Photo Courtesy of Baltimore Magazine
June 7, 2018
On Sunday, May 27, Maryland and Virginia suffered a historically terrible amount of rain, with Old Ellicott City, Maryland receiving over 10 inches in less than an hour. The rain collected rapidly, overflowing lakes and rivers including Lake Kittamaqundi and the Patapsco River. Highways, such as Route 40 and Route 29, also flooded, forcing the highways to close.
The torrential downpour found Old Ellicott City underwater as water rushed through the roads at dangerous speeds. However, the scene was not unfamiliar to residents and storeowners.
Two years prior on July 30, 2016, a similar flood broke through the city, crashing through windows, tearing through buildings, and killing two people. Relief efforts were soon organized to clean up Main Street and reopen the devastated businesses.
Shops and restaurants, old and new, opened months later, some opening more than a year after the flood. The flood in 2016 was predicted to be a once in 1000 year occurrence. Unfortunately, the 2018 flood occured 998 years early. Businesses and homes were once again ripped apart.
Quickly after the flood, community members and business owners in the area set up relief programs. These programs are aimed to help Old Ellicott City clean up the wreckage and eventually rebuild and reopen businesses and homes. However, the main goal at the moment is to clean up the city and make sure each of the buildings is structurally safe.

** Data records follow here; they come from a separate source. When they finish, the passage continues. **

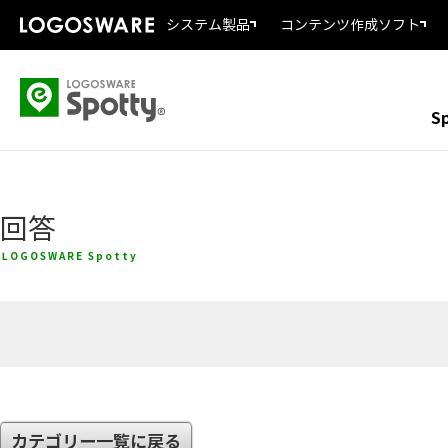
システム製品
コンテンツ作成ソフト
S
回答
LOGOSWARE Spotty
カテゴリー一覧に戻る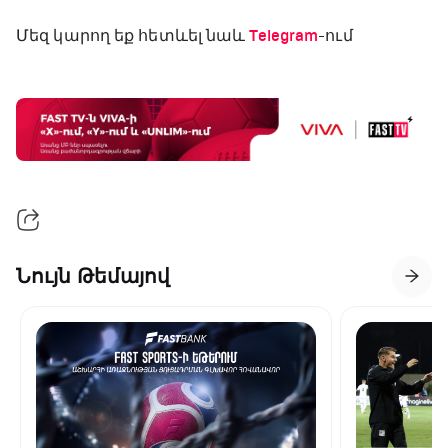
Մեզ կարող եք հետևել նաև
Telegram
-ում
Նույն Թեմայով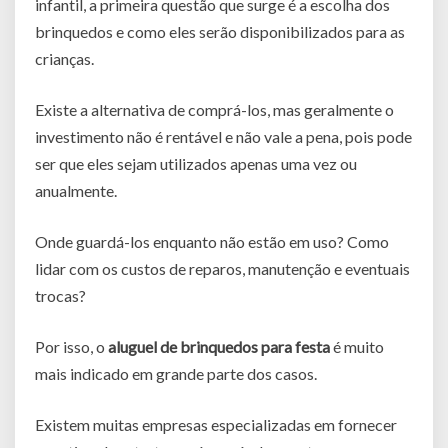
infantil, a primeira questão que surge é a escolha dos
brinquedos e como eles serão disponibilizados para as
crianças.
Existe a alternativa de comprá-los, mas geralmente o
investimento não é rentável e não vale a pena, pois pode
ser que eles sejam utilizados apenas uma vez ou
anualmente.
Onde guardá-los enquanto não estão em uso? Como
lidar com os custos de reparos, manutenção e eventuais
trocas?
Por isso, o
aluguel de brinquedos para festa
é muito
mais indicado em grande parte dos casos.
Existem muitas empresas especializadas em fornecer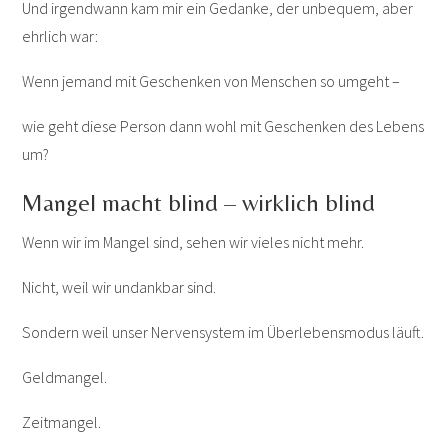
Und irgendwann kam mir ein Gedanke, der unbequem, aber
ehrlich war:
Wenn jemand mit Geschenken von Menschen so umgeht –
wie geht diese Person dann wohl mit Geschenken des Lebens
um?
Mangel macht blind – wirklich blind
Wenn wir im Mangel sind, sehen wir vieles nicht mehr.
Nicht, weil wir undankbar sind.
Sondern weil unser Nervensystem im Überlebensmodus läuft.
Geldmangel.
Zeitmangel.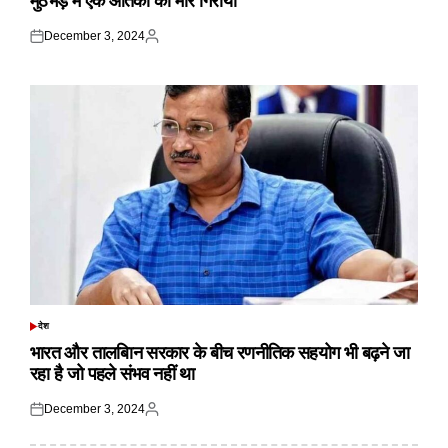
मुठभेड़ में एक आतंकी को मार गिराया
December 3, 2024
Posted
Posted
on
by
देश
POSTED
IN
भारत और तालबिान सरकार के बीच रणनीतिक सहयोग भी बढ़ने जा
रहा है जो पहले संभव नहीं था
December 3, 2024
Posted
Posted
on
by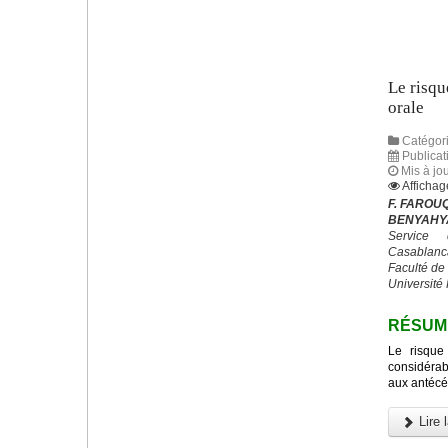
Le risqu
orale
Catégori
Publicat
Mis à jo
Affichag
F. FAROUQ 
BENYAH
Service 
Casablanc
Faculté de
Université
RÉSUM
Le risque
considérabl
aux antécé
Lire l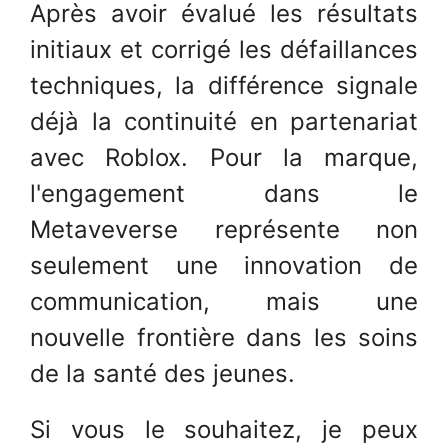
Après avoir évalué les résultats
initiaux et corrigé les défaillances
techniques, la différence signale
déjà la continuité en partenariat
avec Roblox. Pour la marque,
l'engagement dans le
Metaveverse représente non
seulement une innovation de
communication, mais une
nouvelle frontière dans les soins
de la santé des jeunes.
Si vous le souhaitez, je peux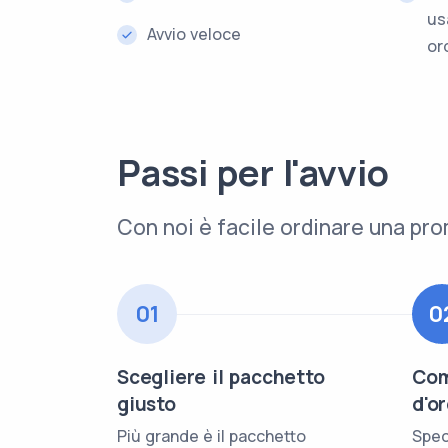
us
Avvio veloce
or
Passi per l'avvio
Con noi è facile ordinare una pr
01
0
Scegliere il pacchetto
Com
giusto
d'o
Più grande è il pacchetto
Spec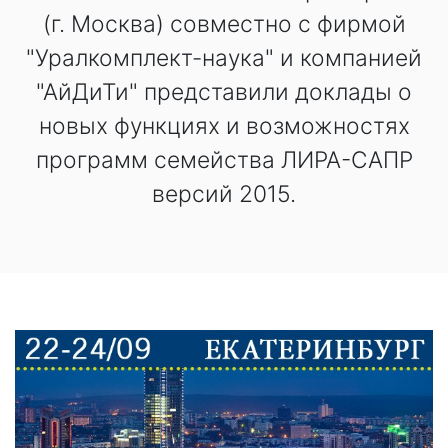
(г. Москва) совместно с фирмой
"Уралкомплект-наука" и компанией
"АйДиТи" представили доклады о
новых функциях и возможностях
программ семейства ЛИРА-САПР
версий 2015.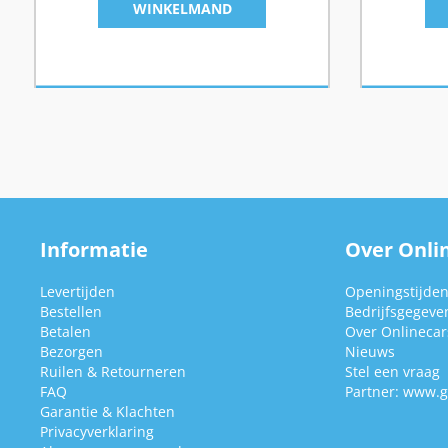
WINKELMAND
Informatie
Over Onlin
Levertijden
Openingstijde
Bestellen
Bedrijfsgegeve
Betalen
Over Onlinecars
Bezorgen
Nieuws
Ruilen & Retourneren
Stel een vraag
FAQ
Partner:
www.g
Garantie & Klachten
Privacyverklaring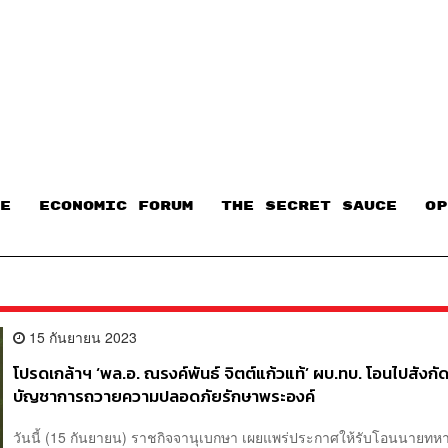
E
ECONOMIC FORUM
THE SECRET SAUCE​
OP
15 กันยายน 2023
โปรดเกล้าฯ ‘พล.อ. ณรงค์พันธ์ จิตต์แก้วแท้’ ผบ.ทบ. โอนไปสังกั
บัญชาการถวายความปลอดภัยรักษาพระองค์
วันนี้ (15 กันยายน) ราชกิจจานุเบกษา เผยแพร่ประกาศให้รับโอนนายท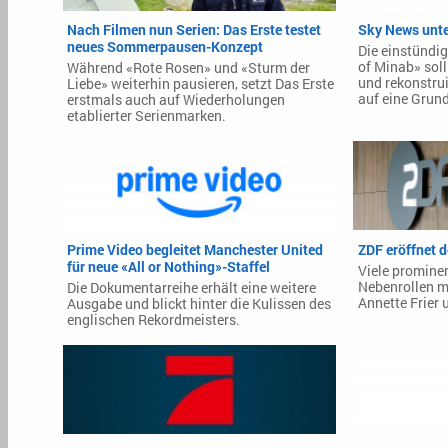
Nach Filmen nun Serien: Das Erste testet
Sky News unte
neues Sommerpausen-Konzept
Die einstündi
of Minab» soll
Während «Rote Rosen» und «Sturm der
und rekonstrui
Liebe» weiterhin pausieren, setzt Das Erste
auf eine Grun
erstmals auch auf Wiederholungen
etablierter Serienmarken.
Prime Video begleitet Manchester United
ZDF eröffnet 
für neue «All or Nothing»-Staffel
Viele prominen
Nebenrollen m
Die Dokumentarreihe erhält eine weitere
Annette Frier 
Ausgabe und blickt hinter die Kulissen des
englischen Rekordmeisters.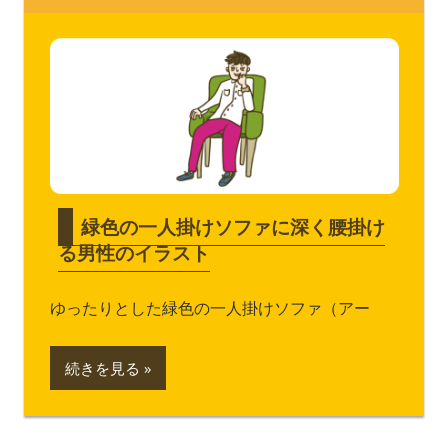
緑色の一人掛けソファに深く腰掛け
る男性のイラスト
ゆったりとした緑色の一人掛けソファ（アー
続きを見る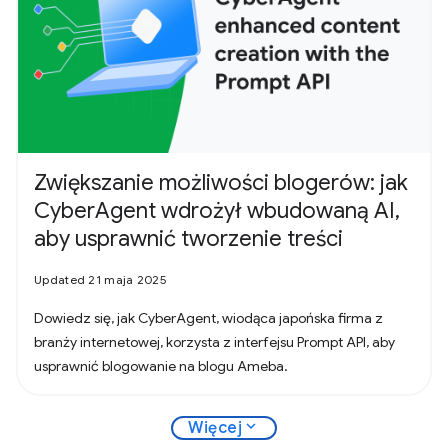
Zwiększanie możliwości blogerów: jak
CyberAgent wdrożył wbudowaną AI,
aby usprawnić tworzenie treści
Updated 21 maja 2025
Dowiedz się, jak CyberAgent, wiodąca japońska firma z
branży internetowej, korzysta z interfejsu Prompt API, aby
usprawnić blogowanie na blogu Ameba.
expand_more
Więcej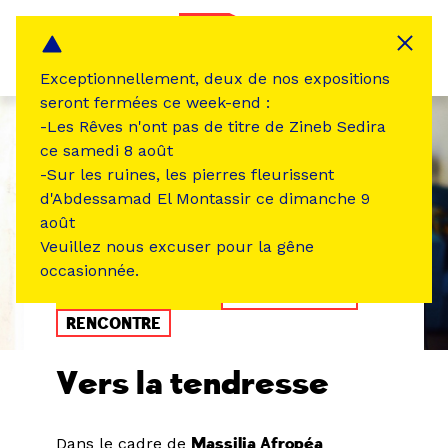
Panneau de gestion des cookies
MENU
Exceptionnellement, deux de nos expositions
seront fermées ce week-end :
-Les Rêves n'ont pas de titre de Zineb Sedira
ce samedi 8 août
-Sur les ruines, les pierres fleurissent
d'Abdessamad El Montassir ce dimanche 9
août
Veuillez nous excuser pour la gêne
occasionnée.
ÉVÉNEMENT PASSÉ
CINÉMA VIDÉO
RENCONTRE
Vers la tendresse
Dans le cadre de
Massilia Afropéa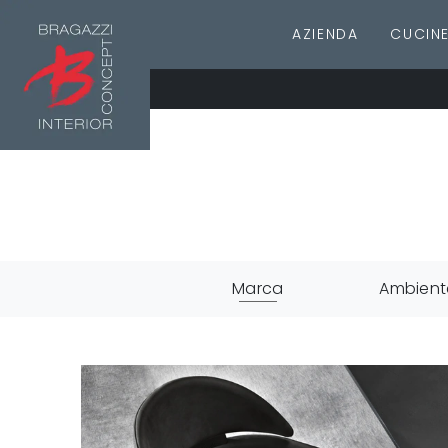
AZIENDA
CUCIN
Marca
Ambient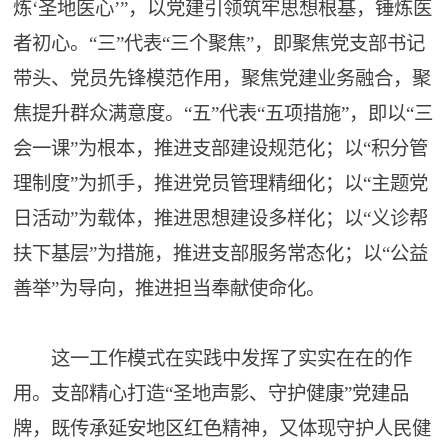
炼‘圣地医心’”，以党建引领筑牢思想根基，锤炼医
者初心。“三”代表“三个聚焦”，即聚焦党支部书记
带头、党员先锋模范作用，聚焦党建业务融合，聚
焦提升群众满意度。“五”代表“五项措施”，即以“三
会一课”为根本，推进支部建设规范化；以“积分管
理制度”为抓手，推进党员管理精细化；以“主题党
日活动”为载体，推进思想建设多样化；以“义诊帮
扶下基层”为措施，推进支部服务常态化；以“公益
善举”为导向，推进担当奉献使命化。
这一工作模式在实践中发挥了实实在在的作
用。支部精心打造“圣地声影、守护健康”党建品
牌，既传承延安地区红色精神，又体现守护人民健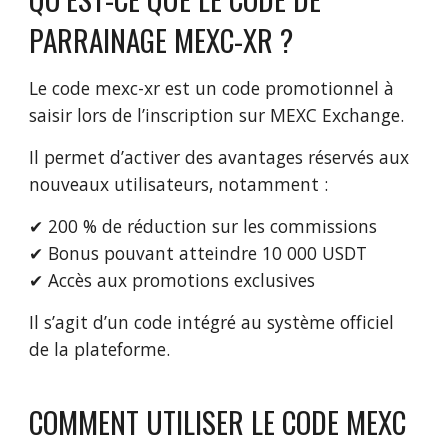
PARRAINAGE MEXC-XR ?
Le code mexc-xr est un code promotionnel à
saisir lors de l’inscription sur MEXC Exchange.
Il permet d’activer des avantages réservés aux
nouveaux utilisateurs, notamment :
✔ 200 % de réduction sur les commissions
✔ Bonus pouvant atteindre 10 000 USDT
✔ Accès aux promotions exclusives
Il s’agit d’un code intégré au système officiel
de la plateforme.
COMMENT UTILISER LE CODE MEXC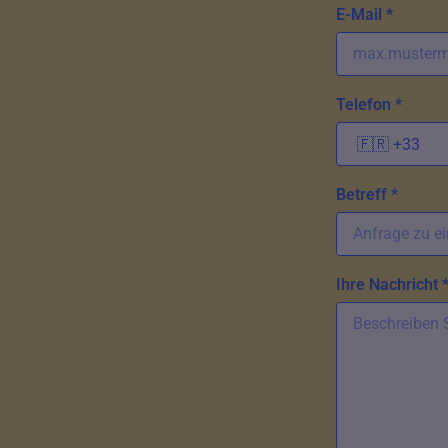
E-Mail *
Telefon *
Betreff *
Ihre Nachricht 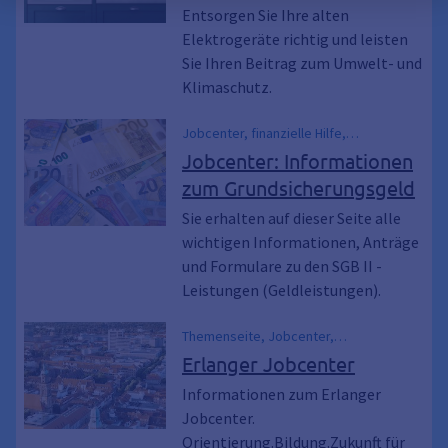
Klimaaufbruch, Umweltschutz,
Entsorgen Sie Ihre alten
Energiesparlampen, Kaffeemaschinen,
Elektrogeräte richtig und leisten
Sperrmüll, Müll-Umladestation,
Sie Ihren Beitrag zum Umwelt- und
Müllumladestation, Sozialkaufhaus,
Klimaschutz.
Tauschbörse, Energieberatung,
Klimanotstand, Restmülltonne,
Jobcenter, finanzielle Hilfe,
Mülltonne, Abfalltonne, Nachhaltigkeit,
Arbeitslosengeld II, ALG II, SGB II, SGB 2,
Jobcenter: Informationen
recyceln, Recycling
Hartz 4, Hartz IV, Neuantrag,
zum Grundsicherungsgeld
Weiterbewilligungsantrag, WBA, antrag,
Bürgergeld
Sie erhalten auf dieser Seite alle
wichtigen Informationen, Anträge
und Formulare zu den SGB II -
Leistungen (Geldleistungen).
Themenseite, Jobcenter,
Arbeitslosengeld II, Bürgergeld,
Erlanger Jobcenter
Arbeitslos, SGB II, SGB 2, Hartz IV, Hartz
Informationen zum Erlanger
4, Arbeitssuche, Ausbildungssuche,
Jobcenter.
Arbeitsuche, Finanzielle Hilfe, Karriere,
Stellenangebot, Studium, Pratikum,
Orientierung.Bildung.Zukunft für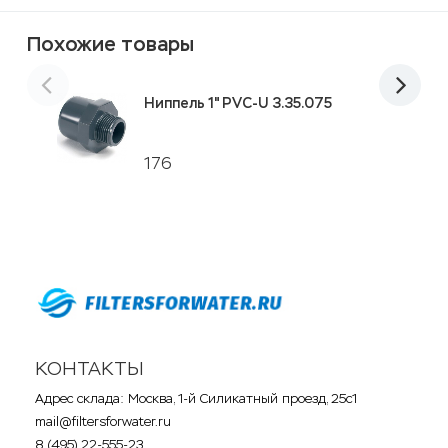
Похожие товары
Ниппель 1" PVC-U 3.35.075
176
КОНТАКТЫ
Адрес склада: Москва, 1-й Силикатный проезд, 25с1
mail@filtersforwater.ru
8 (495) 22-555-23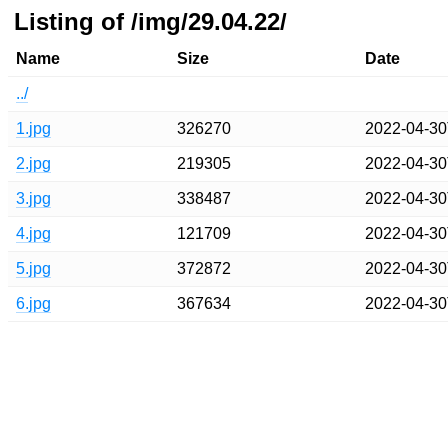
Listing of /img/29.04.22/
Name
Size
Date
../
1.jpg
326270
2022-04-30
2.jpg
219305
2022-04-30
3.jpg
338487
2022-04-30
4.jpg
121709
2022-04-30
5.jpg
372872
2022-04-30
6.jpg
367634
2022-04-30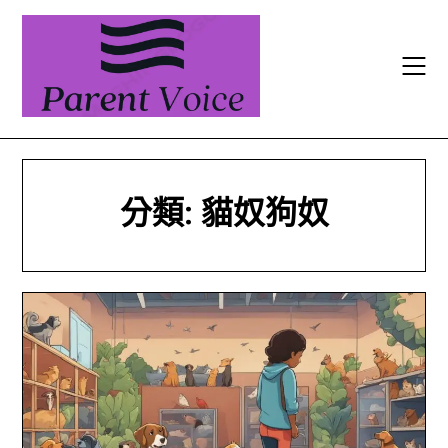
Skip
to
content
分類:
貓奴狗奴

One of the primary donation drives for Old Ellicott City was spread through Facebook groups and text messages. “The Community Action Council, which is the organization in Howard County that [has] a food bank to help those in need in our community, has become the designated donation [site] for the flood recovery,” said Leadership Howard County official, Stacie Hunt. Currently, they are taking donations of non-perishable food, cleaning supplies, and water at their facility on 9385 Gerwig Lane, Columbia, MD, 21046. The supplies will be used in the homes and businesses in the area that were greatly affected by the flood. The donation drive opened on Monday, May 28, collecting over 50,000 pounds of food on the first day, and will continue to be open for donations.
Other businesses in the Columbia area have begun collecting donations and donating their own profits and supplies to the relief effort in Old Ellicott City. Stacie Hunt added, “Target, Staples, Walmart, Wegmans, Giant are all helping out with large pallets of water… and helping with logistics too.” Additionally, businesses like Athleta at the Columbia Mall have been collecting donations and then giving donors coupons or gift certificates to their store.
Schools have also become involved in the relief efforts from shirt drives to donation boxes. Atholton’s Feed the Future teamed up with many other clubs at Atholton to collect supplies to donate to those affected by the flooding and helping with the clean up.
Howard County art teacher Ms. Avery McClelland started a shirt drive after the 2016 flood, designing and selling “EC Strong” shirts and donating the profits to Old Ellicott City. She was inspired to utilize her art abilities to help after hearing about the flood, devastated that her favorite childhood hangout spot and location of her engagement photos was gone. She began the drive again last week after her beloved city was once again torn apart by flood waters. Her initial drive in 2016 raised over $10,000. This year, over $10,000 has been raised and McClelland is still receiving orders. She hopes that the money goes, “To pay for materials needed to clean up the town, to pay for businesses and residents to rebuild. To help people who are out of work due to this disaster.”
Manor Hill Tavern, a restaurant located on Main Street in Old Ellicott City has opened its doors to those working on the rebuilding. On their Facebook page, the restaurant announced, “Manor Hill Tavern will be open from 12PM to 5PM to provide bathrooms, air conditioning, charging stations, cold water, and free lunches (from a limited menu) to the business owners, neighbors, first responders, volunteers, and any other individuals working to bring back Old Ellicott City.” The restaurant expressed that although they look to reopen much later, opening the doors to those who are in need is the best way that the restaurant can help the community.
Even though rebuilding and reopening are not the priority, some businesses have made decisions on whether they will reopen. The owner of Bean Hollow, a renowned coffee shop at the bottom of Main Street, posted on their Facebook page, “…we cannot in good conscience reopen in E.C. We will reopen in Catonsville where I grew up, God willing.” However, Tersiguel’s French Country Restaurant does plan on rebuilding in Old Ellicott City. After sharing a Baltimore Sun article titled “Ellicott City: Md.’s neglected ‘secret treasure’”, the famous restaurant added that they are rebuilding because many locals have had memories that have lasted a lifetime in the restaurant.
Even after the second tragic flood in less than two years that threatened to wipe out Old Ellicott City forever, community members have rapidly assembled relief programs to aid those affected by the flood and those assisting in rebuilding the small historic city. Without these relief programs from the community, the city and history would be gone forever.